The impasse over the construction of the homes had led to work on the project being suspended last Friday, casting doubt over whether they would be completed in time for Christmas.
The site at Baile na Laochra, Poppintree, north Dublin, is the location for construction of the first 22 modular homes, aimed at housing families and alleviating the homelessness crisis.
Under the plan, the homes were to be completed in time for 22 families to settle in before Christmas, with other sites to be completed in 2016 in locations such as Cherry Orchard, Coolock and Darndale, among others.
Issues developed involving a local, one-off-housing co-operative which, it is understood, had placed deposits with a view to moving into houses that could have been built on the same site.

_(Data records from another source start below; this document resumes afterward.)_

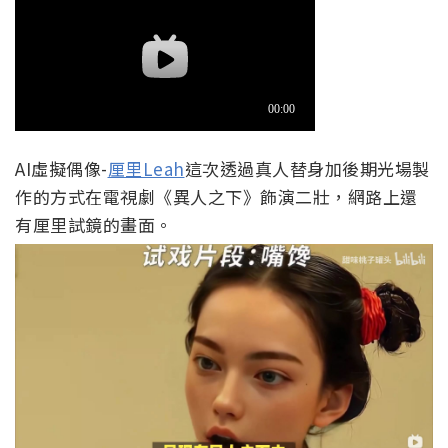
AI虛擬偶像-
厘里Leah
這次透過真人替身加後期光場製
作的方式在電視劇《異人之下》飾演二壯，網路上還
有厘里試鏡的畫面。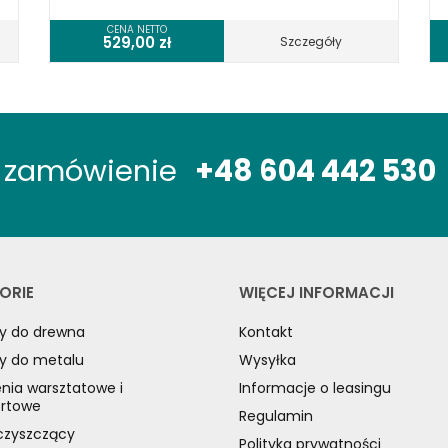
CENA NETTO
529,00
zł
Szczegóły
óż zamówienie
+48 604 442 530
ORIE
WIĘCEJ INFORMACJI
y do drewna
Kontakt
y do metalu
Wysyłka
nia warsztatowe i
Informacje o leasingu
ortowe
Regulamin
czyszczący
Polityka prywatności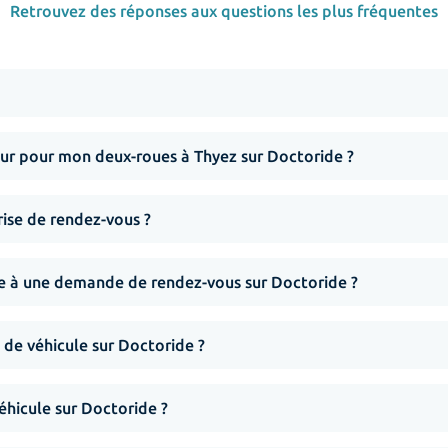
Retrouvez des réponses aux questions les plus fréquentes
r pour mon deux-roues à Thyez sur Doctoride ?
rise de rendez-vous ?
nse à une demande de rendez-vous sur Doctoride ?
 de véhicule sur Doctoride ?
hicule sur Doctoride ?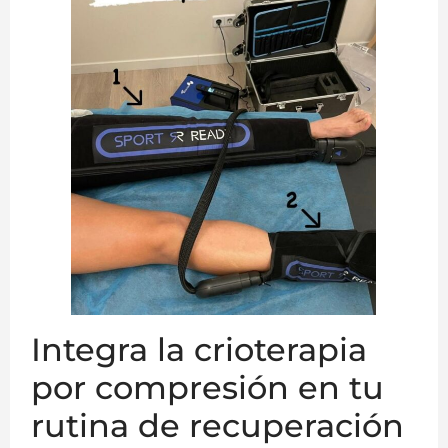
Integra la crioterapia
por compresión en tu
rutina de recuperación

Members of the local co-operative had, reportedly, lodged money with a view to eventually living on the site and, while it is believed some of those involved had come to an agreement with Dublin City Council, it is understood some members had not.
However, in a statement, Dublin City Council yesterday confirmed work would recommence this morning.
“An agreement in principle has been reached with Ó Cualann Housing Co-operative regarding the development of co-operative housing on the remainder of the site,” it said. “We understand that there is an agreement in place between the housing co-operatives involved on how to progress other outstanding issues.”
It is believed the council is still aiming to have the project completed in time for the families to move in before Christmas, even though a number of days on site were lost as a result of the protest action.
The need for the modular homes to be completed on time was among the issues raised by Mike Allen, director of advocacy at Focus Ireland, in an interview yesterday in which he also said the number of rough sleepers in Dublin was likely to show a significant decrease.
He told RTÉ’s Morning Ireland that a count, conducted in Dublin earlier this week, was likely to show around 60 people still sleeping rough, which represents a reduction in the typical number, due to the availability of 100 new beds in the city as part of the cold-weather initiative.
While the official figures will not be available for some time, Mr Allen welcomed the news of fewer people sleeping on the streets.
He said, however, that, a year after the death of Jonathan Corrie just yards from Leinster House, the “biggest issue” was that the number of families becoming homeless had doubled for the second consecutive year.
He said initiatives such as Housing First had been successful, but were being held back by a lack of access to housing stock.
Mr Allen also said the Government had “not done everything in its power” to tackle the housing crisis.
As for the Poppintree situation, he said: “Those protesters should not be blocking this. For those 22 families, this is going to make a big difference.”